_What to work on:_ Set down every entry again, exactly as it appears.
==========
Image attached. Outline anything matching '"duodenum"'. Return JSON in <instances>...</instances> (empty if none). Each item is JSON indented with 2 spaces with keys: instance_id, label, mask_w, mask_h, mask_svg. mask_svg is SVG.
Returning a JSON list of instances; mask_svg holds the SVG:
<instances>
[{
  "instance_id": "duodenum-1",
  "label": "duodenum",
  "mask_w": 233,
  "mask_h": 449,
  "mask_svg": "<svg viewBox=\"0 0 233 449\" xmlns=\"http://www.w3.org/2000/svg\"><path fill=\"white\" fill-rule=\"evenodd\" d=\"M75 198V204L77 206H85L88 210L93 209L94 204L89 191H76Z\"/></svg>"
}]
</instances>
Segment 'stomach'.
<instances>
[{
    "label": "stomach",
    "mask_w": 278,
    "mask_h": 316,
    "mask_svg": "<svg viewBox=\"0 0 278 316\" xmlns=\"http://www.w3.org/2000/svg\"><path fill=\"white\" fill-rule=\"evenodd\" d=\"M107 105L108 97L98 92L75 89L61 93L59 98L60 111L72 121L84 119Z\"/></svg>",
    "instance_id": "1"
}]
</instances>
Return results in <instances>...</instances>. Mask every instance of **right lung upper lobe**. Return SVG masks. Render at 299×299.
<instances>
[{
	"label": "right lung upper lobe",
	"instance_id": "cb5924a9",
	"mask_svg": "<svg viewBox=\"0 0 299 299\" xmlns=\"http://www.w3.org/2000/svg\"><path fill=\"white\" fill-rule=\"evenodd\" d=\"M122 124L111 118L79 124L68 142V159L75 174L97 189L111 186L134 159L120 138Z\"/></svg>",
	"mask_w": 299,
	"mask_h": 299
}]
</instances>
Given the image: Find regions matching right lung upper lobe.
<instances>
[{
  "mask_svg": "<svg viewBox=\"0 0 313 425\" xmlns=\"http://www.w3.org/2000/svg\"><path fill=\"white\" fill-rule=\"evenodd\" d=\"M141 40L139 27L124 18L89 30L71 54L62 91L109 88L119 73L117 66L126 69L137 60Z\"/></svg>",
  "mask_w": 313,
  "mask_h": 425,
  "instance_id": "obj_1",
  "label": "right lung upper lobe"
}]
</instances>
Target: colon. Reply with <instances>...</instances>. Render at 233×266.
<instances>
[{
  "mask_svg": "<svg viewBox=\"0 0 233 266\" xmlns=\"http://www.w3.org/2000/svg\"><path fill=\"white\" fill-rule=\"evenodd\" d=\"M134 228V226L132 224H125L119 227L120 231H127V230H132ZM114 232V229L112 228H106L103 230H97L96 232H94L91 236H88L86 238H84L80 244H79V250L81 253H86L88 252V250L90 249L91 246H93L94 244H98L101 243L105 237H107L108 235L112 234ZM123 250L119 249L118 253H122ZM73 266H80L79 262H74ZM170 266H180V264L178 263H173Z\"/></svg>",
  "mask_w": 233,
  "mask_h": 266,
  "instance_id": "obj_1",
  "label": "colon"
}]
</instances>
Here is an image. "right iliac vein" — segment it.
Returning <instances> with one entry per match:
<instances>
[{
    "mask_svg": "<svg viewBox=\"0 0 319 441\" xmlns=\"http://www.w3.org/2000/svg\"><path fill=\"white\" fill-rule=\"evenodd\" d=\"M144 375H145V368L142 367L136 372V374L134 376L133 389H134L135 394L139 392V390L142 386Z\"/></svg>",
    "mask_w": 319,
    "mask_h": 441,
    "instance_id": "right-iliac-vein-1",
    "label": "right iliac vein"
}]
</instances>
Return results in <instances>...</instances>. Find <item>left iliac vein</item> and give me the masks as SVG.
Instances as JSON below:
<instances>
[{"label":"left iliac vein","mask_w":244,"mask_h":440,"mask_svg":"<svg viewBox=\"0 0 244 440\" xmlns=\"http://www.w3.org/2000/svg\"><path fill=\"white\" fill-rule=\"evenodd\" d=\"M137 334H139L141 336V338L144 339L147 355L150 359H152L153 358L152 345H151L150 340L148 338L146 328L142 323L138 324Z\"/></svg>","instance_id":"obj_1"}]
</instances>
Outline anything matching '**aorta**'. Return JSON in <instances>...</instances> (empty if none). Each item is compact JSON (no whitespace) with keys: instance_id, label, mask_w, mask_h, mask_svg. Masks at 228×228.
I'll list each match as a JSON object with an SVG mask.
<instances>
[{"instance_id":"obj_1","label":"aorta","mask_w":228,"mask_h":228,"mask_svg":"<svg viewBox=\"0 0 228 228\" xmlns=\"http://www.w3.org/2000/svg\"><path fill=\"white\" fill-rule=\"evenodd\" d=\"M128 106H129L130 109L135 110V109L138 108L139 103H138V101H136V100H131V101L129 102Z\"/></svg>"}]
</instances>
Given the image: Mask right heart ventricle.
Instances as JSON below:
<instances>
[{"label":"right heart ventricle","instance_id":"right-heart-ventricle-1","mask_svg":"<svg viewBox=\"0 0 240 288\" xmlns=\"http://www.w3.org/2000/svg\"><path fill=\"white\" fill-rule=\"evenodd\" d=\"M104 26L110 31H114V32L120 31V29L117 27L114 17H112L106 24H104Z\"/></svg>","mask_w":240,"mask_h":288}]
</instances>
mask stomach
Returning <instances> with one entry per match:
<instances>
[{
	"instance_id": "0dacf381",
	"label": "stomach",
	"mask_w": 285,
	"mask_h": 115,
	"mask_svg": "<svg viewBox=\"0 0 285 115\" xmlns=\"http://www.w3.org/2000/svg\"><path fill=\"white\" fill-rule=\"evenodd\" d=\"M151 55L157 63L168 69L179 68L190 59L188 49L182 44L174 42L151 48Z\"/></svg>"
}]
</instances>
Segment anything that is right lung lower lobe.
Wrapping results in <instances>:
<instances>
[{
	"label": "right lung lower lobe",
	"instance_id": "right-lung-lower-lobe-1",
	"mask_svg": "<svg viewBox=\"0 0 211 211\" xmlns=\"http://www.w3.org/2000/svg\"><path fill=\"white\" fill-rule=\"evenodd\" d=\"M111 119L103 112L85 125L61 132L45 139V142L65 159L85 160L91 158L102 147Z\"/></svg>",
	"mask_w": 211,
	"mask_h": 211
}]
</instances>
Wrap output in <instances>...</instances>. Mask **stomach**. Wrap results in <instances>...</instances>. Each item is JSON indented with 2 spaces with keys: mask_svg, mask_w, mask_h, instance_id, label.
==========
_Answer to this problem:_
Image attached. Outline anything matching '"duodenum"'. Return JSON in <instances>...</instances> (empty if none). Each item is JSON indented with 2 spaces with keys: instance_id, label, mask_w, mask_h, mask_svg. mask_svg is SVG.
Returning a JSON list of instances; mask_svg holds the SVG:
<instances>
[{
  "instance_id": "duodenum-1",
  "label": "duodenum",
  "mask_w": 233,
  "mask_h": 449,
  "mask_svg": "<svg viewBox=\"0 0 233 449\" xmlns=\"http://www.w3.org/2000/svg\"><path fill=\"white\" fill-rule=\"evenodd\" d=\"M75 198V204L77 206H85L88 210L93 209L94 204L89 191H76Z\"/></svg>"
}]
</instances>
Segment 'stomach'.
<instances>
[{
    "label": "stomach",
    "mask_w": 278,
    "mask_h": 316,
    "mask_svg": "<svg viewBox=\"0 0 278 316\" xmlns=\"http://www.w3.org/2000/svg\"><path fill=\"white\" fill-rule=\"evenodd\" d=\"M107 105L108 97L98 92L75 89L61 93L59 98L60 111L72 121L84 119Z\"/></svg>",
    "instance_id": "1"
}]
</instances>
Return results in <instances>...</instances>. Mask every instance of **right lung upper lobe**. Return SVG masks. Render at 299×299.
<instances>
[{
	"label": "right lung upper lobe",
	"instance_id": "cb5924a9",
	"mask_svg": "<svg viewBox=\"0 0 299 299\" xmlns=\"http://www.w3.org/2000/svg\"><path fill=\"white\" fill-rule=\"evenodd\" d=\"M122 124L111 118L79 124L68 142V159L75 174L97 189L111 186L134 159L120 138Z\"/></svg>",
	"mask_w": 299,
	"mask_h": 299
}]
</instances>
Given the image: Find regions matching right lung upper lobe.
<instances>
[{
  "mask_svg": "<svg viewBox=\"0 0 313 425\" xmlns=\"http://www.w3.org/2000/svg\"><path fill=\"white\" fill-rule=\"evenodd\" d=\"M141 40L139 27L124 18L89 30L71 54L62 91L109 88L119 73L117 66L126 69L137 60Z\"/></svg>",
  "mask_w": 313,
  "mask_h": 425,
  "instance_id": "obj_1",
  "label": "right lung upper lobe"
}]
</instances>
Target: colon. Reply with <instances>...</instances>. Render at 233×266.
<instances>
[{
  "mask_svg": "<svg viewBox=\"0 0 233 266\" xmlns=\"http://www.w3.org/2000/svg\"><path fill=\"white\" fill-rule=\"evenodd\" d=\"M134 228V226L132 224H125L119 227L120 231H127V230H132ZM114 232V229L112 228H106L103 230H97L96 232H94L91 236H88L86 238H84L80 244H79V250L81 253H86L88 252V250L90 249L91 246H93L94 244H98L101 243L105 237H107L108 235L112 234ZM123 250L119 249L118 253H122ZM73 266H80L79 262H74ZM170 266H180V264L178 263H173Z\"/></svg>",
  "mask_w": 233,
  "mask_h": 266,
  "instance_id": "obj_1",
  "label": "colon"
}]
</instances>
Here is an image. "right iliac vein" — segment it.
Returning <instances> with one entry per match:
<instances>
[{
    "mask_svg": "<svg viewBox=\"0 0 319 441\" xmlns=\"http://www.w3.org/2000/svg\"><path fill=\"white\" fill-rule=\"evenodd\" d=\"M144 375H145V368L142 367L136 372V374L134 376L133 389H134L135 394L139 392V390L142 386Z\"/></svg>",
    "mask_w": 319,
    "mask_h": 441,
    "instance_id": "right-iliac-vein-1",
    "label": "right iliac vein"
}]
</instances>
Return results in <instances>...</instances>. Find <item>left iliac vein</item> and give me the masks as SVG.
Instances as JSON below:
<instances>
[{"label":"left iliac vein","mask_w":244,"mask_h":440,"mask_svg":"<svg viewBox=\"0 0 244 440\" xmlns=\"http://www.w3.org/2000/svg\"><path fill=\"white\" fill-rule=\"evenodd\" d=\"M137 334H139L141 336V338L144 339L147 355L150 359H152L153 358L152 345H151L150 340L148 338L146 328L142 323L138 324Z\"/></svg>","instance_id":"obj_1"}]
</instances>
Outline anything matching '**aorta**'. Return JSON in <instances>...</instances> (empty if none). Each item is compact JSON (no whitespace) with keys: instance_id, label, mask_w, mask_h, mask_svg. Masks at 228×228.
I'll list each match as a JSON object with an SVG mask.
<instances>
[{"instance_id":"obj_1","label":"aorta","mask_w":228,"mask_h":228,"mask_svg":"<svg viewBox=\"0 0 228 228\" xmlns=\"http://www.w3.org/2000/svg\"><path fill=\"white\" fill-rule=\"evenodd\" d=\"M128 106H129L130 109L135 110V109L138 108L139 103H138V101H136V100H131V101L129 102Z\"/></svg>"}]
</instances>
Given the image: Mask right heart ventricle.
Instances as JSON below:
<instances>
[{"label":"right heart ventricle","instance_id":"right-heart-ventricle-1","mask_svg":"<svg viewBox=\"0 0 240 288\" xmlns=\"http://www.w3.org/2000/svg\"><path fill=\"white\" fill-rule=\"evenodd\" d=\"M104 26L110 31H114V32L120 31V29L117 27L114 17H112L106 24H104Z\"/></svg>","mask_w":240,"mask_h":288}]
</instances>
mask stomach
Returning <instances> with one entry per match:
<instances>
[{
	"instance_id": "0dacf381",
	"label": "stomach",
	"mask_w": 285,
	"mask_h": 115,
	"mask_svg": "<svg viewBox=\"0 0 285 115\" xmlns=\"http://www.w3.org/2000/svg\"><path fill=\"white\" fill-rule=\"evenodd\" d=\"M151 55L157 63L168 69L179 68L190 59L188 49L182 44L174 42L151 48Z\"/></svg>"
}]
</instances>
Segment anything that is right lung lower lobe.
Wrapping results in <instances>:
<instances>
[{
	"label": "right lung lower lobe",
	"instance_id": "right-lung-lower-lobe-1",
	"mask_svg": "<svg viewBox=\"0 0 211 211\" xmlns=\"http://www.w3.org/2000/svg\"><path fill=\"white\" fill-rule=\"evenodd\" d=\"M111 119L103 112L85 125L61 132L45 139V142L65 159L85 160L91 158L102 147Z\"/></svg>",
	"mask_w": 211,
	"mask_h": 211
}]
</instances>
Wrap output in <instances>...</instances>. Mask **stomach**. Wrap results in <instances>...</instances>. Each item is JSON indented with 2 spaces with keys: mask_svg, mask_w, mask_h, instance_id, label.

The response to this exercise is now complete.